PROJETO DE RESOLUÇÃO N.º 983/XVII/1.ª
Recomenda ao Governo a avaliação da implementação da Norma da Direção-Geral da Saúde sobre fibromialgia e a adoção de uma estratégia nacional para a resposta clínica, funcional, laboral e social às pessoas com fibromialgia
Exposição de motivos
Exposição de Motivos
A fibromialgia é uma condição clínica crónica, caracterizada por dor generalizada persistente, frequentemente associada a fadiga, sono não reparador, alterações cognitivas e impacto relevante na funcionalidade diária, na vida profissional, familiar e social das pessoas afetadas.
Em Portugal, a Direção-Geral da Saúde aprovou a Norma n.º 017/2016, de 27 de dezembro de 2016, atualizada em 13 de julho de 2017, relativa à abordagem diagnóstica da fibromialgia. Esta Norma estabelece critérios clínicos de diagnóstico, prevê a avaliação dos sintomas, a exclusão de diagnósticos diferenciais e a utilização do Questionário de Impacte da Fibromialgia Revisto, na versão portuguesa, como instrumento de avaliação inicial para monitorização.
A existência desta Norma constitui um passo relevante, mas não resolve, por si só, os problemas vividos pelos doentes. Com efeito, continuam a chegar à Assembleia da República queixas e preocupações de cidadãos e estruturas representativas de doentes relativamente à dificuldade de acesso a diagnóstico adequado, à ausência de avaliação funcional uniforme, à insuficiente preparação das juntas médicas, à incompreensão da doença em contexto laboral e à falta de respostas clínicas multidisciplinares.
A própria Norma da Direção-Geral da Saúde prevê que a sua implementação seja objeto de monitorização, incluindo avaliação contínua, auditorias internas e externas e indicadores de acompanhamento. Contudo, não são conhecidos dados públicos nacionais, sistematizados e territorialmente discriminados que permitam avaliar o grau efetivo de aplicação da Norma no Serviço Nacional de Saúde, designadamente quanto à utilização dos instrumentos de avaliação previstos, aos tempos de referenciação, ao acompanhamento dos doentes, à formação dos profissionais e à articulação com as juntas médicas.
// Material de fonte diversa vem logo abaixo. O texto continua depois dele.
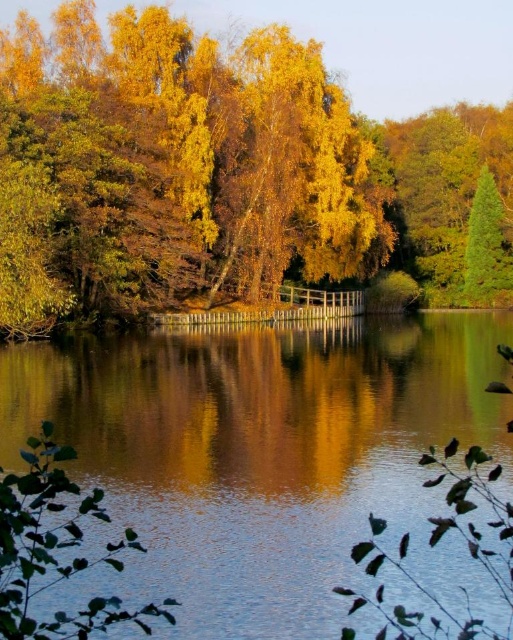 Who is positioned more to the left, yellow leafy tree at upper center or transparent water at center?

Positioned to the left is transparent water at center.

Is yellow leafy tree at upper center to the left of transparent water at center from the viewer's perspective?

Incorrect, yellow leafy tree at upper center is not on the left side of transparent water at center.

The width and height of the screenshot is (513, 640). What are the coordinates of `yellow leafy tree at upper center` in the screenshot? It's located at (213, 170). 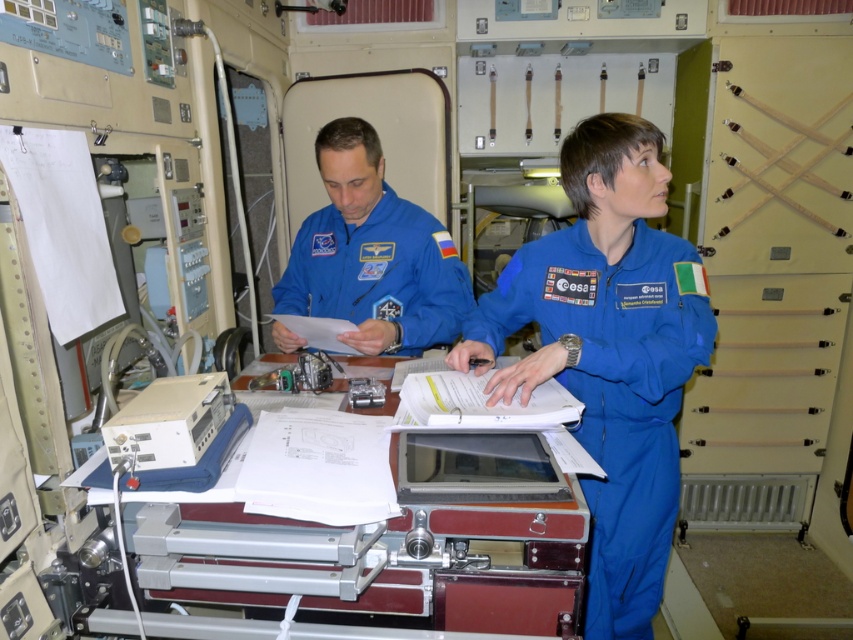 Does metallic silver printer at center come behind blue fabric astronaut suit at center?

No, metallic silver printer at center is in front of blue fabric astronaut suit at center.

Based on the photo, who is more distant from viewer, [393,525] or [305,300]?

Point [305,300]

Measure the distance between metallic silver printer at center and camera.

metallic silver printer at center is 37.17 inches from camera.

This screenshot has width=853, height=640. Find the location of `metallic silver printer at center`. metallic silver printer at center is located at coordinates (372, 557).

Can you confirm if blue smooth jumpsuit at center is shorter than blue fabric astronaut suit at center?

Incorrect, blue smooth jumpsuit at center's height does not fall short of blue fabric astronaut suit at center's.

Does blue smooth jumpsuit at center have a greater width compared to blue fabric astronaut suit at center?

No, blue smooth jumpsuit at center is not wider than blue fabric astronaut suit at center.

Describe the element at coordinates (608, 353) in the screenshot. Image resolution: width=853 pixels, height=640 pixels. I see `blue smooth jumpsuit at center` at that location.

The height and width of the screenshot is (640, 853). I want to click on blue smooth jumpsuit at center, so click(608, 353).

Is blue smooth jumpsuit at center shorter than metallic silver printer at center?

In fact, blue smooth jumpsuit at center may be taller than metallic silver printer at center.

Does point (489, 355) come farther from viewer compared to point (247, 568)?

Yes, point (489, 355) is behind point (247, 568).

The image size is (853, 640). In order to click on blue smooth jumpsuit at center in this screenshot , I will do `click(608, 353)`. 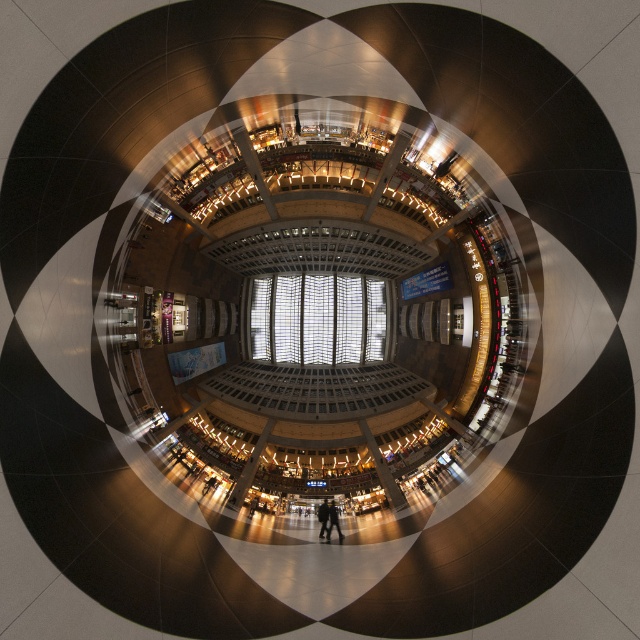 Question: Can you confirm if dark brown leather jacket at center is positioned to the left of dark clothing at center?

Choices:
 (A) no
 (B) yes

Answer: (A)

Question: Does dark brown leather jacket at center have a smaller size compared to dark clothing at center?

Choices:
 (A) yes
 (B) no

Answer: (B)

Question: Does dark brown leather jacket at center have a lesser width compared to dark clothing at center?

Choices:
 (A) yes
 (B) no

Answer: (B)

Question: Which point is farther from the camera taking this photo?

Choices:
 (A) (333, 515)
 (B) (323, 524)

Answer: (A)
A mobilização dos cidadãos demonstra que este é um problema atual e persistente. A Petição n.º 122/XVI/1.ª, que solicita o reconhecimento da fibromialgia como doença crónica incapacitante e o reforço dos direitos dos doentes com fibromialgia, contou com 5.322 assinaturas. A Petição n.º 123/XVI/1.ª, relativa a políticas de saúde e inclusão social para pessoas com fibromialgia, contou com 8.040 subscritores.
A questão central não deve, portanto, ser colocada apenas no plano do reconhecimento abstrato da fibromialgia. O essencial é garantir que esse reconhecimento se traduz em respostas concretas, com diagnóstico adequado, acompanhamento clínico, avaliação funcional, formação dos profissionais, adaptação laboral quando necessária e respeito pela dignidade dos doentes.
Importa ainda evitar soluções automáticas ou indiferenciadas. A fibromialgia pode ter diferentes graus de impacto na vida das pessoas, pelo que a resposta pública deve assentar numa avaliação clínica e funcional individualizada, proporcional e tecnicamente fundamentada, que tenha em conta a intensidade e persistência dos sintomas, a limitação funcional, a autonomia, a capacidade de trabalho, a resposta terapêutica e a existência de comorbilidades relevantes.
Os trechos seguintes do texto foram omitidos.